*** Given entries Section Begins ***

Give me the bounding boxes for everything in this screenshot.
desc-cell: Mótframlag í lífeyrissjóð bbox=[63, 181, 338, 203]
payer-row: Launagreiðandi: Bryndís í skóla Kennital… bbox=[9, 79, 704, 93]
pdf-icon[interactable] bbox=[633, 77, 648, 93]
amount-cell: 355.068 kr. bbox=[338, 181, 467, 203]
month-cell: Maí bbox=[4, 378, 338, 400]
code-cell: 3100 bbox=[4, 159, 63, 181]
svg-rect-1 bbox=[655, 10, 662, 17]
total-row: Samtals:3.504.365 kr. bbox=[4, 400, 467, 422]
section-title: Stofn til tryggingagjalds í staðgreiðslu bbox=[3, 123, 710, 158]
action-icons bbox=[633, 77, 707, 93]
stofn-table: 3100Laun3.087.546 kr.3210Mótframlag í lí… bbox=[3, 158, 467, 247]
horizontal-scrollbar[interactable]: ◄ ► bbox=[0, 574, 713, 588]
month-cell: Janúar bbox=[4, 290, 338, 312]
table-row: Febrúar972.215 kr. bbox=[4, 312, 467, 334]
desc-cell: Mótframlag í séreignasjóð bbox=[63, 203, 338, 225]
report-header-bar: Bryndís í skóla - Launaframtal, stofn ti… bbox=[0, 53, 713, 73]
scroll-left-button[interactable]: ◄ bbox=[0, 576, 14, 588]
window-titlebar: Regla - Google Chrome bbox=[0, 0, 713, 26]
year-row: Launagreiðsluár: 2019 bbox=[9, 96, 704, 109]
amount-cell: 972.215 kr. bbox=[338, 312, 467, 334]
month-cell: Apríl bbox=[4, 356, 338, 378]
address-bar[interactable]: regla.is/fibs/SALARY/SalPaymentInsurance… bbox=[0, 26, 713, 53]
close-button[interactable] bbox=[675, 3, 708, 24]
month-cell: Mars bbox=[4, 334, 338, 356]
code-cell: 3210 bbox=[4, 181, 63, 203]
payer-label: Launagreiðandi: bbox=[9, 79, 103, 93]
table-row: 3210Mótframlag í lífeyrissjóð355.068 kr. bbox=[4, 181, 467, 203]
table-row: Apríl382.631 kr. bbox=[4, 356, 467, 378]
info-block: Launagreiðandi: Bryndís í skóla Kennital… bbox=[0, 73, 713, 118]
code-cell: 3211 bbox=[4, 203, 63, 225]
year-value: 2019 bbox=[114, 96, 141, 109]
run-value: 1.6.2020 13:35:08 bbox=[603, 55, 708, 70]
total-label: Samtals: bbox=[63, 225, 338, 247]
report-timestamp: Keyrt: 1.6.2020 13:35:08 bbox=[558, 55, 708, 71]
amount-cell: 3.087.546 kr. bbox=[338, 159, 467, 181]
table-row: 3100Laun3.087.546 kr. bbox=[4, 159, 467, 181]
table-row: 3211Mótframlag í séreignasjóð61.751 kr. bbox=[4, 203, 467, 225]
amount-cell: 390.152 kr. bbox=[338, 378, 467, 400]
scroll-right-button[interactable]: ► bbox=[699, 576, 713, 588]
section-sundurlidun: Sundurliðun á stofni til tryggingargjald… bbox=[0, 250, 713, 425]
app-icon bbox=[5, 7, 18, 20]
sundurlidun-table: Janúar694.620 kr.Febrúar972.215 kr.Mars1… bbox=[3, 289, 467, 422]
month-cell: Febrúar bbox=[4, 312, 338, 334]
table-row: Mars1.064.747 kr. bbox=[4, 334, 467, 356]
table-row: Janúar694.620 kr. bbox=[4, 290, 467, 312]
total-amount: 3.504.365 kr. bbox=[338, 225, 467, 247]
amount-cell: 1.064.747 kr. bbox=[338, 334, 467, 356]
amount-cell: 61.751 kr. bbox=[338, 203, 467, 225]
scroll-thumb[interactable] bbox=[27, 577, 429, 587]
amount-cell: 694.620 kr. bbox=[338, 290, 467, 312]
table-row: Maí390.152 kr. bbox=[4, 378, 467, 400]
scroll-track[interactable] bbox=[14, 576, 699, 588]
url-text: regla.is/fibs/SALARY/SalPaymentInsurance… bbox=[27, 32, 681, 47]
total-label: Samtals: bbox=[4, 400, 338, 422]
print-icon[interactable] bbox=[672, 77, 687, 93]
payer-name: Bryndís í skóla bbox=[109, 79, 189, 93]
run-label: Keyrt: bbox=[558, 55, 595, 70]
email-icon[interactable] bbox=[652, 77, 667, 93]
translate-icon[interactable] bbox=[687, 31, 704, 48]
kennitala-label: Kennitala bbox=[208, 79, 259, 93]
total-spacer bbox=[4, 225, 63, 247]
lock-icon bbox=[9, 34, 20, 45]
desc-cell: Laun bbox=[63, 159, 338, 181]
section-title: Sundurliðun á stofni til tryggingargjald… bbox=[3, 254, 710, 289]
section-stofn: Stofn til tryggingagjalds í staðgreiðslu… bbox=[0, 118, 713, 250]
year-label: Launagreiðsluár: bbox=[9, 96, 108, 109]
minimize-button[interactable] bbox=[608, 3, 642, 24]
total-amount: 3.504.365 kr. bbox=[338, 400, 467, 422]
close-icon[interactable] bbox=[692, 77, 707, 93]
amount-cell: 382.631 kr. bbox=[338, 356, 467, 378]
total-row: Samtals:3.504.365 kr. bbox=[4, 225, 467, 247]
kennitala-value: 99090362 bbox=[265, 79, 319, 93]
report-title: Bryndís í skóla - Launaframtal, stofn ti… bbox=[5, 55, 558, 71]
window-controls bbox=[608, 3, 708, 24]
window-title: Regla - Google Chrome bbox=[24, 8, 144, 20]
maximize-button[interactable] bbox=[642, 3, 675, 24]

*** Given entries Section Ends ***

| Exercise requirements |
The listing must be repeated in full, with nothing altered.

| Output |
Give me the bounding boxes for everything in this screenshot.
desc-cell: Mótframlag í lífeyrissjóð bbox=[63, 181, 338, 203]
payer-row: Launagreiðandi: Bryndís í skóla Kennital… bbox=[9, 79, 704, 93]
pdf-icon[interactable] bbox=[633, 77, 648, 93]
amount-cell: 355.068 kr. bbox=[338, 181, 467, 203]
month-cell: Maí bbox=[4, 378, 338, 400]
code-cell: 3100 bbox=[4, 159, 63, 181]
svg-rect-1 bbox=[655, 10, 662, 17]
total-row: Samtals:3.504.365 kr. bbox=[4, 400, 467, 422]
section-title: Stofn til tryggingagjalds í staðgreiðslu bbox=[3, 123, 710, 158]
action-icons bbox=[633, 77, 707, 93]
stofn-table: 3100Laun3.087.546 kr.3210Mótframlag í lí… bbox=[3, 158, 467, 247]
horizontal-scrollbar[interactable]: ◄ ► bbox=[0, 574, 713, 588]
month-cell: Janúar bbox=[4, 290, 338, 312]
table-row: Febrúar972.215 kr. bbox=[4, 312, 467, 334]
desc-cell: Mótframlag í séreignasjóð bbox=[63, 203, 338, 225]
report-header-bar: Bryndís í skóla - Launaframtal, stofn ti… bbox=[0, 53, 713, 73]
scroll-left-button[interactable]: ◄ bbox=[0, 576, 14, 588]
window-titlebar: Regla - Google Chrome bbox=[0, 0, 713, 26]
year-row: Launagreiðsluár: 2019 bbox=[9, 96, 704, 109]
amount-cell: 972.215 kr. bbox=[338, 312, 467, 334]
month-cell: Apríl bbox=[4, 356, 338, 378]
address-bar[interactable]: regla.is/fibs/SALARY/SalPaymentInsurance… bbox=[0, 26, 713, 53]
close-button[interactable] bbox=[675, 3, 708, 24]
month-cell: Mars bbox=[4, 334, 338, 356]
code-cell: 3210 bbox=[4, 181, 63, 203]
payer-label: Launagreiðandi: bbox=[9, 79, 103, 93]
table-row: 3210Mótframlag í lífeyrissjóð355.068 kr. bbox=[4, 181, 467, 203]
table-row: Apríl382.631 kr. bbox=[4, 356, 467, 378]
info-block: Launagreiðandi: Bryndís í skóla Kennital… bbox=[0, 73, 713, 118]
code-cell: 3211 bbox=[4, 203, 63, 225]
year-value: 2019 bbox=[114, 96, 141, 109]
run-value: 1.6.2020 13:35:08 bbox=[603, 55, 708, 70]
total-label: Samtals: bbox=[63, 225, 338, 247]
report-timestamp: Keyrt: 1.6.2020 13:35:08 bbox=[558, 55, 708, 71]
amount-cell: 3.087.546 kr. bbox=[338, 159, 467, 181]
table-row: 3100Laun3.087.546 kr. bbox=[4, 159, 467, 181]
table-row: 3211Mótframlag í séreignasjóð61.751 kr. bbox=[4, 203, 467, 225]
amount-cell: 390.152 kr. bbox=[338, 378, 467, 400]
scroll-right-button[interactable]: ► bbox=[699, 576, 713, 588]
section-sundurlidun: Sundurliðun á stofni til tryggingargjald… bbox=[0, 250, 713, 425]
app-icon bbox=[5, 7, 18, 20]
sundurlidun-table: Janúar694.620 kr.Febrúar972.215 kr.Mars1… bbox=[3, 289, 467, 422]
month-cell: Febrúar bbox=[4, 312, 338, 334]
table-row: Mars1.064.747 kr. bbox=[4, 334, 467, 356]
table-row: Janúar694.620 kr. bbox=[4, 290, 467, 312]
total-amount: 3.504.365 kr. bbox=[338, 225, 467, 247]
amount-cell: 1.064.747 kr. bbox=[338, 334, 467, 356]
amount-cell: 61.751 kr. bbox=[338, 203, 467, 225]
scroll-thumb[interactable] bbox=[27, 577, 429, 587]
amount-cell: 694.620 kr. bbox=[338, 290, 467, 312]
table-row: Maí390.152 kr. bbox=[4, 378, 467, 400]
scroll-track[interactable] bbox=[14, 576, 699, 588]
url-text: regla.is/fibs/SALARY/SalPaymentInsurance… bbox=[27, 32, 681, 47]
total-label: Samtals: bbox=[4, 400, 338, 422]
print-icon[interactable] bbox=[672, 77, 687, 93]
payer-name: Bryndís í skóla bbox=[109, 79, 189, 93]
run-label: Keyrt: bbox=[558, 55, 595, 70]
email-icon[interactable] bbox=[652, 77, 667, 93]
translate-icon[interactable] bbox=[687, 31, 704, 48]
kennitala-label: Kennitala bbox=[208, 79, 259, 93]
total-spacer bbox=[4, 225, 63, 247]
lock-icon bbox=[9, 34, 20, 45]
desc-cell: Laun bbox=[63, 159, 338, 181]
section-title: Sundurliðun á stofni til tryggingargjald… bbox=[3, 254, 710, 289]
section-stofn: Stofn til tryggingagjalds í staðgreiðslu… bbox=[0, 118, 713, 250]
year-label: Launagreiðsluár: bbox=[9, 96, 108, 109]
minimize-button[interactable] bbox=[608, 3, 642, 24]
total-amount: 3.504.365 kr. bbox=[338, 400, 467, 422]
close-icon[interactable] bbox=[692, 77, 707, 93]
amount-cell: 382.631 kr. bbox=[338, 356, 467, 378]
total-row: Samtals:3.504.365 kr. bbox=[4, 225, 467, 247]
kennitala-value: 99090362 bbox=[265, 79, 319, 93]
report-title: Bryndís í skóla - Launaframtal, stofn ti… bbox=[5, 55, 558, 71]
window-controls bbox=[608, 3, 708, 24]
window-title: Regla - Google Chrome bbox=[24, 8, 144, 20]
maximize-button[interactable] bbox=[642, 3, 675, 24]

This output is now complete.